Note: Proxying to the Kubelet is a privileged operation. Ensure that RBAC policies are strictly enforced to prevent unauthorized access to node-level metrics.

Kubernetes v1.36: PSI Metrics for Kubernetes Graduates to GA

Official Perspectives and Community Acknowledgement

The transition of PSI from a kernel-level feature to a standard Kubernetes telemetry stream was a result of intense, cross-functional collaboration within SIG Node. Contributors emphasized that the design philosophy was "non-intrusive observability." By utilizing the existing cgroup hierarchy, the implementation avoids the need for sidecars or additional agents, keeping the node footprint lean.

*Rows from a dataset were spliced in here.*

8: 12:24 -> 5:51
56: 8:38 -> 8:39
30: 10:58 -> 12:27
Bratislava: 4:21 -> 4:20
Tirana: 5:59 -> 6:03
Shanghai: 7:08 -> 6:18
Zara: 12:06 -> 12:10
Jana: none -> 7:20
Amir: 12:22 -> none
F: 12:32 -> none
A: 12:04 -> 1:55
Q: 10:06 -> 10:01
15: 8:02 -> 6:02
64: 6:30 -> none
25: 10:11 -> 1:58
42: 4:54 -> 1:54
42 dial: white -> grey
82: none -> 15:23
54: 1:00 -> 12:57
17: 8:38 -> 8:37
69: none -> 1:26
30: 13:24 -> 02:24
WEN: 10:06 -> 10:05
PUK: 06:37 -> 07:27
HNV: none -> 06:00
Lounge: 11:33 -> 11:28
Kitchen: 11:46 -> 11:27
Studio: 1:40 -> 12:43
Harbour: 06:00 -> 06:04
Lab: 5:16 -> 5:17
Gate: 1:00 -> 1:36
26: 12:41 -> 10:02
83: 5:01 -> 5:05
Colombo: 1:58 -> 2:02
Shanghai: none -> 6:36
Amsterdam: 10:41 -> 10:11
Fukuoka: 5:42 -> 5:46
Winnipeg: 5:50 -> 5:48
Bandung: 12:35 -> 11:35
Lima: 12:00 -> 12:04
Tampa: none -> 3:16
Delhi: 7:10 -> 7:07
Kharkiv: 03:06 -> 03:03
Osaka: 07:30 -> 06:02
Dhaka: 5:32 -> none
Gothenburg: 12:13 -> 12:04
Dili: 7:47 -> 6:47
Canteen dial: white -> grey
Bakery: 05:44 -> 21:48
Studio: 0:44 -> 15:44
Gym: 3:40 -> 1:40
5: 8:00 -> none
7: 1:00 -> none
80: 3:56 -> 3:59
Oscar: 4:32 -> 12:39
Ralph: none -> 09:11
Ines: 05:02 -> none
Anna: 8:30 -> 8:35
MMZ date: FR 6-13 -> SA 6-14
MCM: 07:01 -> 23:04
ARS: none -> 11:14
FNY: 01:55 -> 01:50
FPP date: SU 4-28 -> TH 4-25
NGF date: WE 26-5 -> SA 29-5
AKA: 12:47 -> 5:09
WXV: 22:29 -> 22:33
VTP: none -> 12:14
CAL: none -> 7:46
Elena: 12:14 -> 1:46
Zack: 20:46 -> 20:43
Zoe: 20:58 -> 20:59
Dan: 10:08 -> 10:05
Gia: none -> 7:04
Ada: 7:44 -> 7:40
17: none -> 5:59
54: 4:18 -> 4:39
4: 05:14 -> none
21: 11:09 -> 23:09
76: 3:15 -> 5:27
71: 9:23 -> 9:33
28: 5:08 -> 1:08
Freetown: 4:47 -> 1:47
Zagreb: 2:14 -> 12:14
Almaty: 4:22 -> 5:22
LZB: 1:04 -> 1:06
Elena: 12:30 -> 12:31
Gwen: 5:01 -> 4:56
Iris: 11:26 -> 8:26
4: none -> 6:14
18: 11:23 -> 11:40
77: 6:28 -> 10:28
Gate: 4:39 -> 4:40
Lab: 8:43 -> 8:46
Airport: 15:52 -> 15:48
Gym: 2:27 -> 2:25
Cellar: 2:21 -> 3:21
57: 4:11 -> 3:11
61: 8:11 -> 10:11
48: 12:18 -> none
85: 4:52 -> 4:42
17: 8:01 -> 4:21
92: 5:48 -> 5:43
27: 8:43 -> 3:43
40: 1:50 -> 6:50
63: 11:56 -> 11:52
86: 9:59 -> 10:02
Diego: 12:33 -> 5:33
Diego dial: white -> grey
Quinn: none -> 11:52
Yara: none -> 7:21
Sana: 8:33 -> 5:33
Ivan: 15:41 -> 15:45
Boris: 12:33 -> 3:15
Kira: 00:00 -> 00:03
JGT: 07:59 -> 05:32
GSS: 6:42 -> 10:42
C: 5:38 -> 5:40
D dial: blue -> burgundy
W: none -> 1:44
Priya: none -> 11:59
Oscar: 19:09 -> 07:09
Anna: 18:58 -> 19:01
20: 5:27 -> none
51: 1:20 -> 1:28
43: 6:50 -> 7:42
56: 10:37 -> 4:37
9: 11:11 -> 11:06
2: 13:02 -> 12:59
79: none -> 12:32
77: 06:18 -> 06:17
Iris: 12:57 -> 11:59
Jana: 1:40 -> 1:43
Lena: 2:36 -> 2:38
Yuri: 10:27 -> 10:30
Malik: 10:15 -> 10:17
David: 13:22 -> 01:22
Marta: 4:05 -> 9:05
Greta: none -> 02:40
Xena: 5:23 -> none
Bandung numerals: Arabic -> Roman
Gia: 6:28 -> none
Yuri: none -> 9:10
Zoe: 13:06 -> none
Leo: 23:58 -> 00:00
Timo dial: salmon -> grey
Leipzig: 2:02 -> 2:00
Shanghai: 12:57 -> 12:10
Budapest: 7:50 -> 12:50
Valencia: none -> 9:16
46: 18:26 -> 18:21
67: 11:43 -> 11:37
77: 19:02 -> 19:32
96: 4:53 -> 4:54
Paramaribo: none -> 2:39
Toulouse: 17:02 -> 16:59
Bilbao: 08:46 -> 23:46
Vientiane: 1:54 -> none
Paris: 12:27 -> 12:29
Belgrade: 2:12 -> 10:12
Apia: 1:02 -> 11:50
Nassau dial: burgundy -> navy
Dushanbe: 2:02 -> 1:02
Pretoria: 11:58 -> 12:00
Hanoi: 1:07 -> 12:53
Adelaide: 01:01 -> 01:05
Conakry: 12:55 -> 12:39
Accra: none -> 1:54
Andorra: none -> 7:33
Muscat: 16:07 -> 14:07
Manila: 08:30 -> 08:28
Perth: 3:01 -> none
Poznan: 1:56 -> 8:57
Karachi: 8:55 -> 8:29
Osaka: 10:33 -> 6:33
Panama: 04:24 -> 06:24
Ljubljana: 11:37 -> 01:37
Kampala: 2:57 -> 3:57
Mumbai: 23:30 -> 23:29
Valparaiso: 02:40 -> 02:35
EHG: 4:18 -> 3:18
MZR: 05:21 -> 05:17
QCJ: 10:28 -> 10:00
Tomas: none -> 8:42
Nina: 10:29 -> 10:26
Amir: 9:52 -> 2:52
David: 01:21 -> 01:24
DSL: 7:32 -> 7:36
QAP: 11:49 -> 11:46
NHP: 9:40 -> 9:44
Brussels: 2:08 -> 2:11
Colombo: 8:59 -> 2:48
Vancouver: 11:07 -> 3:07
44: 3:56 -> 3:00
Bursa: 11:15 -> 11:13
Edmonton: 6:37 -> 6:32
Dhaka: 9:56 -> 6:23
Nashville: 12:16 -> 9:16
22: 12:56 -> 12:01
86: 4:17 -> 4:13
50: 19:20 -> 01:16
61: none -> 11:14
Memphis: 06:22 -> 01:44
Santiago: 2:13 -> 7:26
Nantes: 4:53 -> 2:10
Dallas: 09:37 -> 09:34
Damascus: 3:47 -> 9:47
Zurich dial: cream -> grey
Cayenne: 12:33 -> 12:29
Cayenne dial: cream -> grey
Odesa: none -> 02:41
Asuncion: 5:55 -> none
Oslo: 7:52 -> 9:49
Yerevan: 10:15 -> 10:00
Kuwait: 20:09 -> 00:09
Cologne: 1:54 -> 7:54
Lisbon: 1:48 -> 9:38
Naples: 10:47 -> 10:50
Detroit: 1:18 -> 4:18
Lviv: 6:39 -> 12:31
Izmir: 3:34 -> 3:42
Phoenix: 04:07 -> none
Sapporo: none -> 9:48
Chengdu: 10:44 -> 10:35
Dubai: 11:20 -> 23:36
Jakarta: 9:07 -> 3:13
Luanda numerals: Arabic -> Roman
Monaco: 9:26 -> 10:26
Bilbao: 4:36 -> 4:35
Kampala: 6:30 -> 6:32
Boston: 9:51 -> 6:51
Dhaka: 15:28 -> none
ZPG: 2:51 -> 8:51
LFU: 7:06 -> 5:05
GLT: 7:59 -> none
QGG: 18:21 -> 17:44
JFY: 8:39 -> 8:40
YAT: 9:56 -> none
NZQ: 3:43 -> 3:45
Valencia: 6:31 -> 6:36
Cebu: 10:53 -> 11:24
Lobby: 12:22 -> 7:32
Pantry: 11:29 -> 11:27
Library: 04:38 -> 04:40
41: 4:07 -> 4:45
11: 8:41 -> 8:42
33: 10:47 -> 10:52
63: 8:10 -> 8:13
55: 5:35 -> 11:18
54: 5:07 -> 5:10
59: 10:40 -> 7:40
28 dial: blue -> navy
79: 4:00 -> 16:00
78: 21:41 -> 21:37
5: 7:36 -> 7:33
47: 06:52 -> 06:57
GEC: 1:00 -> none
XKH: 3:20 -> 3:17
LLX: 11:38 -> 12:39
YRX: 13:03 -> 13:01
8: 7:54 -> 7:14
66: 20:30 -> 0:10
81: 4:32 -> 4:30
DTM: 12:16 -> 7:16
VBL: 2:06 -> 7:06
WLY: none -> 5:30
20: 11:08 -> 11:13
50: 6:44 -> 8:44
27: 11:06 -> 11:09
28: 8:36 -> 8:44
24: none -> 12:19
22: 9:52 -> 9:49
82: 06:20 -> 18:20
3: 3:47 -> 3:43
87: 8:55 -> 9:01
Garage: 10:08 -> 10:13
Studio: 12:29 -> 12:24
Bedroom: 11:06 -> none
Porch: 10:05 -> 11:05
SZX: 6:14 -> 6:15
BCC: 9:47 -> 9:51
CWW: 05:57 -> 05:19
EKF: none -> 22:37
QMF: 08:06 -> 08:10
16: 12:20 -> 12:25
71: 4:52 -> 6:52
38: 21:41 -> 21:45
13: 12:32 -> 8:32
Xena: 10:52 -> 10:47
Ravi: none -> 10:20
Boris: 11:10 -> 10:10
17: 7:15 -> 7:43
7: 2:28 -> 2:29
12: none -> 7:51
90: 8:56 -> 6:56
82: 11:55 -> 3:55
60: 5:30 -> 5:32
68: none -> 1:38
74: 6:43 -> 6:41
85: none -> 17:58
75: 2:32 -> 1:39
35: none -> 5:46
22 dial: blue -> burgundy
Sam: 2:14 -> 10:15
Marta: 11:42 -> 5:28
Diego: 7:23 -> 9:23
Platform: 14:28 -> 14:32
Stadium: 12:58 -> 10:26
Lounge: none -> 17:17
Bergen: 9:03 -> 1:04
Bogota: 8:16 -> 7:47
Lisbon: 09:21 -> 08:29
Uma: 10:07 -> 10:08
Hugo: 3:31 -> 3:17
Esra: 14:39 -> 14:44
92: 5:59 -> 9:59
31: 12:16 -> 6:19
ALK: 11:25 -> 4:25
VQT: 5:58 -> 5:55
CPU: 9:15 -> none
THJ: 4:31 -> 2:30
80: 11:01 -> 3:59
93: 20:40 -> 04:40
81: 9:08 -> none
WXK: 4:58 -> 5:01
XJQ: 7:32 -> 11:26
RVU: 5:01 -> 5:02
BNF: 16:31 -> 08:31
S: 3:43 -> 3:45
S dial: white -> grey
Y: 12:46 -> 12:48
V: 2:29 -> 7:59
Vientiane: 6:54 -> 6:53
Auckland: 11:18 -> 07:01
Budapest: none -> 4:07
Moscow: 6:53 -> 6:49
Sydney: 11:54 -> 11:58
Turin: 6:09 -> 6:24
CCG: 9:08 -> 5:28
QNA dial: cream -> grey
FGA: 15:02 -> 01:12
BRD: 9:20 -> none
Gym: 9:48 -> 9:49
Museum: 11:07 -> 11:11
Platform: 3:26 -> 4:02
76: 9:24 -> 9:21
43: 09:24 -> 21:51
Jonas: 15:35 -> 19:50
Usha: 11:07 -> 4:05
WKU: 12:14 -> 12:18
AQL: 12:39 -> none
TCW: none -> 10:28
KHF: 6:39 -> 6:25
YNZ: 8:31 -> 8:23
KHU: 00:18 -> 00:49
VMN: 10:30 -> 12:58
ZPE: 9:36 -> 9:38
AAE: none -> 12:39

The SIG Node leadership expressed gratitude to the many contributors who spent the last 18 months refining the API and documentation. "The goal was never just to add more metrics," said a project spokesperson. "The goal was to provide actionable signals that tell the story of what is actually happening inside the container runtime."

Looking Ahead

With PSI now established as a core component of the Kubernetes metrics suite, the community is already looking toward future enhancements. Potential areas for further development include integrating PSI metrics into the Vertical Pod Autoscaler (VPA) and expanding support for more granular kernel-level diagnostics.

As the industry moves toward increasingly dense container deployments, the ability to discern the difference between a busy system and a stalled system will become a competitive advantage. Kubernetes v1.36, by shedding light on these hidden bottlenecks, provides the clarity needed to navigate the challenges of modern infrastructure at scale.

For those interested in contributing or providing feedback, the SIG Node group remains active on the public Kubernetes Slack (#sig-node) and welcomes participation in their bi-weekly community meetings. As we move into this new era of observability, the data provided by PSI will undoubtedly become a cornerstone of reliable, high-performance cloud-native architecture.